CLD
  • Data
  • Contribute
  • Publications
  • Team

Data

The Comparative Legislators Database (CLD) is a one-stop shop for rich, diverse and integrated individual-level data on national political representatives. The database contains information for over 45,000 contemporary and historical legislators from 14 countries and the European Parliament. In our project, we unite collaborative micro-data collection efforts. We bring these together through the use of Wikipedia and Wikidata.


Data access

There are multiple ways to access the data depending your use-case. You can download individual .csv files for individual legislatures, generate SQL queries to gather specific information from the database, and finally use the legislatoR package for the software environment R.
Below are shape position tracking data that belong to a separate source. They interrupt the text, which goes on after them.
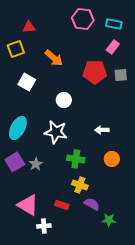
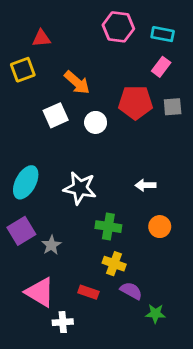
white square: (27, 82) -> (56, 115), moved, turned 36
white circle: (64, 100) -> (96, 122), moved
gray star: (36, 164) -> (51, 245), moved

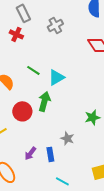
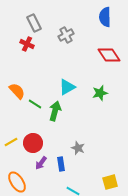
green line: (33, 70) -> (35, 104), moved
red circle: (22, 111) -> (33, 143), moved
green star: (92, 117) -> (100, 93), moved

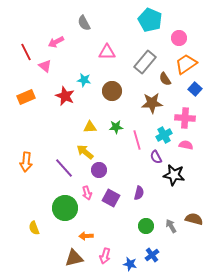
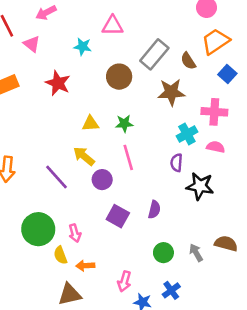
gray rectangle: (145, 62) -> (154, 54), moved
cyan star: (84, 80) -> (83, 47), moved
pink line: (137, 140) -> (128, 157), moved
purple semicircle: (156, 157) -> (176, 163), turned 32
pink arrow: (87, 193) -> (75, 233), moved
green circle: (65, 208) -> (38, 229), moved
yellow semicircle: (34, 228) -> (60, 255), moved
pink arrow: (105, 256) -> (124, 281), moved

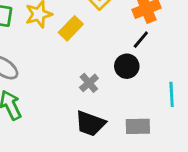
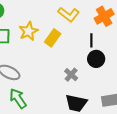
black line: (141, 40) -> (91, 40), moved, turned -32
Below you will find an overview of our current coverage and other databases that the CLD can be integrated with:

Country Legislative sessions Politicians (unique) Integrated with CSV
Austria (Nationalrat) all 27
(1920-2019)
1,923 ParlSpeech V2 (Rauh/Schwalbach 2020)
Canada (House of Commons) all 43
(1867-2019)
4,515
Czech Republic (Poslanecka Snemovna) all 8
(1992-2017)
1,020 ParlSpeech V1 (Rauh et al. 2017)
France (Assemblée) all 15
(1958-2017)
3,933
Germany (Bundestag) all 19
(1949-2017)
4,075 BTVote data (Bergmann et al. 2018),
ParlSpeech V1 (Rauh et al. 2017),
Reelection Prospects data (Stoffel/Sieberer 2017)
Ireland (Dail) all 33
(1918-2020)
1,408 Database of Parliamentary Speeches in Ireland (Herzog/Mikhaylov 2017)
Scotland (Parliament) all 5
(1999-2016)
305 ParlScot (Braby/Fraser 2021)
Spain (Congreso de los Diputados) all 14
(1979-2019)
2634 ParlSpeech V2 (Rauh/Schwalbach 2020)
United Kingdom (House of Commons) all 58
(1801-2019)
13,215 EggersSpirling data (starting from
38th session, Eggers/Spirling 2014),
ParlSpeech V1 (Rauh et al. 2017)
United States (House and Senate) all 116
(1789-2019)
12,512 Voteview data (Lewis et al. 2019),
Congressional Bills Project data (Adler/Wilkserson 2018)
10 338 45,540 12

Structure

The CLD comes as a relational database. This means that all tables can be joined with the Core table via one of two keys - the Wikipedia page ID or the Wikidata ID. These keys uniquely identify individual politicians. The figure below illustrates this structure and the CLD's content.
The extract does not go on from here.